In reality, a lot of artificial intelligence or machine learning is a kind of  ‘Desire line’ philosophy that appears in a digital context. This is especially true in neural networks and deep learning. These AI systems adapt by identifying patterns in large datasets.

This process is similar to how people create paths in a physical environment. Essentially, it’s about paving efficient and natural paths for the AI. Doing so optimises the AI’s functionality.
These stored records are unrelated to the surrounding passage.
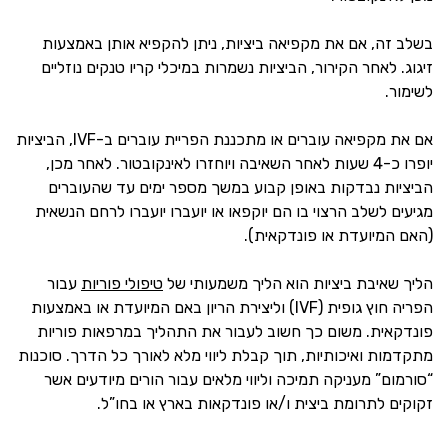
בשלב זה, אם את מקפיאה ביציות, ניתן להקפיא אותן באמצעות
זיגוג. לאחר הקירור, הביציות נשמרות במיכלי קריו טנקים נוזליים
לשימור.
אם את מקפיאה עוברים או מתכננת הפריית עוברים ב-IVF, הביציות
יופרו כ-4 שעות לאחר השאיבה ויוחזרו לאינקובטור. לאחר מכן,
הביציות נבדקות באופן קבוע במשך מספר ימים עד שהעוברים
מגיעים לשלב הרצוי בו הם יוקפאו או יועברו יועברו לרחם הנשאית
(האם המיועדת או פונדקאית).
הליך שאיבת ביציות הוא הליך משמעותי של
טיפולי פוריות
עבור
הפריה חוץ גופית (IVF) וליצירת הריון באם המיועדת או באמצעות
פונדקאית. משום כך חשוב לעבור את התהליך במרפאות פוריות
מתקדמות ואיכותיות, תוך קבלת ליווי מלא לאורך כל הדרך. סוכנות
“סורמום” מעניקה תמיכה וליווי מלאים עבור הורים מיודעים אשר
זקוקים לתרומת ביצית ו/או פונדקאות בארץ או בחו”ל.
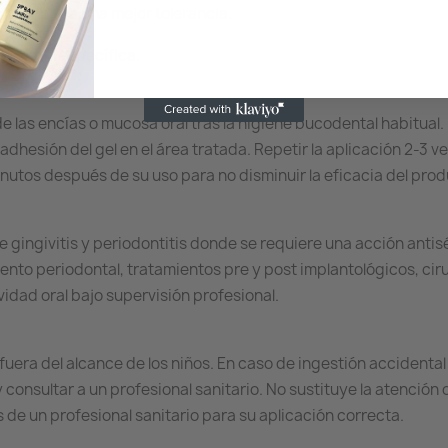
gluten para una mejor tolerancia.
odental específica.
de las encías o mucosa oral tras la higiene bucodental habitual
dhesión del gel en el área tratada. Repetir la aplicación 2-3 ve
inutos después de su uso para no disminuir la eficacia del prod
 gingivitis y periodontitis donde se requiere una acción anti
nto periodontal, tratamientos pre y post implantológicos, cir
idad oral bajo supervisión profesional.
fuera del alcance de los niños. En caso de ingestión accidenta
 consultar a un profesional sanitario. No sustituye la atención 
de un profesional sanitario para su aplicación correcta.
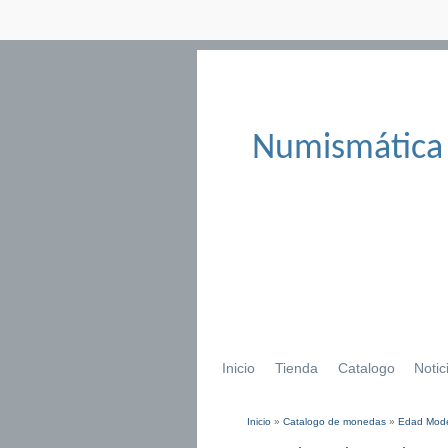
Numismática
Inicio
Tienda
Catalogo
Notic
Inicio
»
Catalogo de monedas
»
Edad Mod
Se encuentra usted aqu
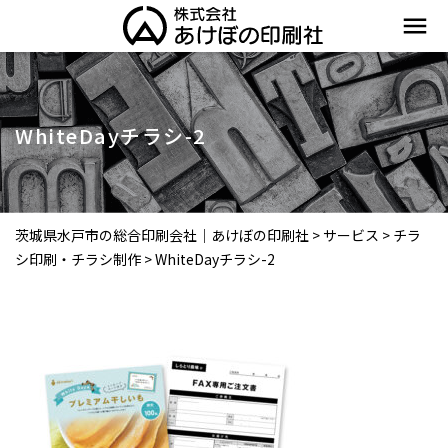
menu
WhiteDayチラシ-2
茨城県水戸市の総合印刷会社｜あけぼの印刷社
>
サービス
>
チラ
シ印刷・チラシ制作
>
WhiteDayチラシ-2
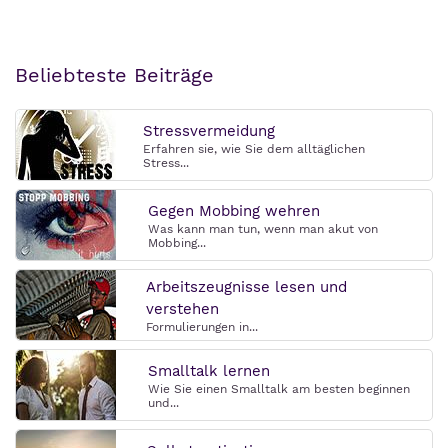
Beliebteste Beiträge
Stressvermeidung
Erfahren sie, wie Sie dem alltäglichen
Stress...
Gegen Mobbing wehren
Was kann man tun, wenn man akut von
Mobbing...
Arbeitszeugnisse lesen und
verstehen
Formulierungen in...
Smalltalk lernen
Wie Sie einen Smalltalk am besten beginnen
und...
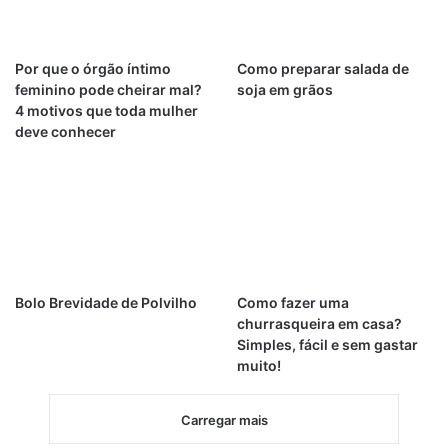
Por que o órgão íntimo
Como preparar salada de
feminino pode cheirar mal?
soja em grãos
4 motivos que toda mulher
deve conhecer
Bolo Brevidade de Polvilho
Como fazer uma
churrasqueira em casa?
Simples, fácil e sem gastar
muito!
Carregar mais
This learning principle applies in various areas, like image recognition, language processing, and autonomous decision-making. The revolution we are currently experiencing within Generative AI, such as ChatGPT, etc., is entirely built on this principle. Using an enormous amount of text material, the training algorithm creates vectors to predict the best next word based on the previous text. This is, for all practical purposes, the desired lines in the total text mass used for the training.

All human learning

In a way, all human learning can be likened to finding the desired path in the textbooks and learning material we use to learn. We learn through repetition. Learning complex subjects in school was like exploring uncharted territory. Just as people create well-worn trails through a park for convenience, we followed familiar routes to understanding.

For instance, when learning multiplication tables or mathematical theorems, we repeated reading, note-taking, and problem-solving until we knew them thoroughly. These intellectual “desire lines” represent our efficient route to mastering new subjects, shaped by our curiosity and determination.


The ‘Desire line’ philosophy, originating from natural pathways, teaches the importance of adapting to natural patterns. In software development and artificial intelligence, this translates to a user-centric and data-driven approach. From the early observations of a campus landscape to the complex algorithms of modern AI, this philosophy continues to guide innovative design and development strategies.